As history never lies, there is a need to refer to events that led to Britain’s successive foreign secretaries erroneously believing they had a duty to produce these biannual reports as part of Britain’s commitment to ensure China faithfully delivers its commitments to the SAR.
Those who raised objections to the enactment of a national security law applicable in the HKSAR in and out of Hong Kong share a common goal — to continue their claims that “one country, two systems” is not working. Their opposition has been aimed at jeopardizing Beijing’s legitimate right to exercise sovereignty over the SAR ever since the proposed national security bill was withdrawn in 2003
The author of the very first biannual report to Parliament that covered the period of January to June 1997 was the late foreign secretary Robin Cook. In his opening paragraph, he said, “I have reaffirmed the undertaking given by the previous Government to report to Parliament at six-monthly intervals on the implementation of the Sino-British Joint Declaration on Hong Kong. This first report covers the period January-June 1997. The reports will continue at least as long as the Joint Liaison Group, that is until 1 January 2000.”

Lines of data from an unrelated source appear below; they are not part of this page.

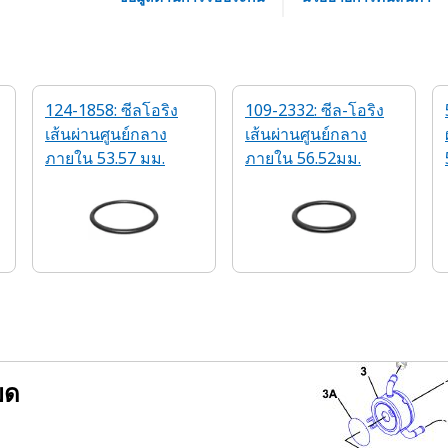
124-1858: ซีลโอริง
109-2332: ซีล-โอริง
เส้นผ่านศูนย์กลาง
เส้นผ่านศูนย์กลาง
ภายใน 53.57 มม.
ภายใน 56.52มม.
ยด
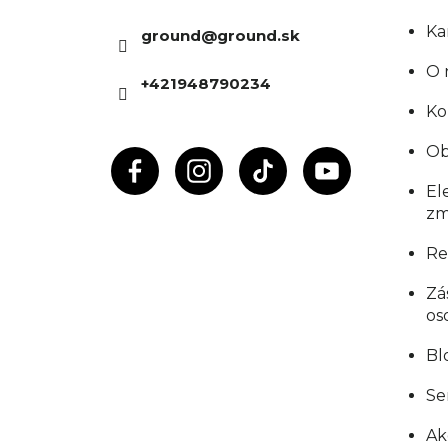
ä
Ka
ground
@
ground.sk
t
O 
+421948790234
i
Ko
e
Ob
El
zm
Re
Zá
os
Bl
Se
Ak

It therefore makes you wonder why the latest biannual report for the period January to June 2019 was needed — as the Joint Liaison Group ceased operations over 20 years ago, in 1999! There must be either a serious misunderstanding or an administrative error that resulted in reports continuing to be written, produced and submitted to Parliament by no fewer than eight successive foreign secretaries, including current Prime Minister Boris Johnson and Foreign Secretary Dominic Raab. I wonder why no one has bothered to inform successive foreign secretaries that the need to submit biannual reports on Hong Kong to Parliament were meant to have stopped 20 years ago — in 1999, to be precise.
Returning to the national security legislation, Lord David Pannick QC, the eminent British barrister, was asked by the Department of Justice of Hong Kong in 2002 to see whether the proposed legislation according to Article 23 of the Basic Law was consistent with accepted rights to freedom of expression, peaceful assembly, freedom of association, as well as other rights protected by Articles 27 and 39 of the Basic Law.
Article 23 spells out the prohibition of “any act of treason, secession, sedition, subversion against the Central People’s Government, or theft of state secrets, to prohibit foreign political organisations or bodies from conducting political activities in the region, and to prohibit political organisations or bodies of the region from establishing ties with foreign political organisations or bodies.” I believe that most decent and law-abiding residents of Hong Kong will have no problem at all living and working in the SAR under these rules. Those who oppose its enactment are people who want to resort to discord and violence to achieve their separatist goals.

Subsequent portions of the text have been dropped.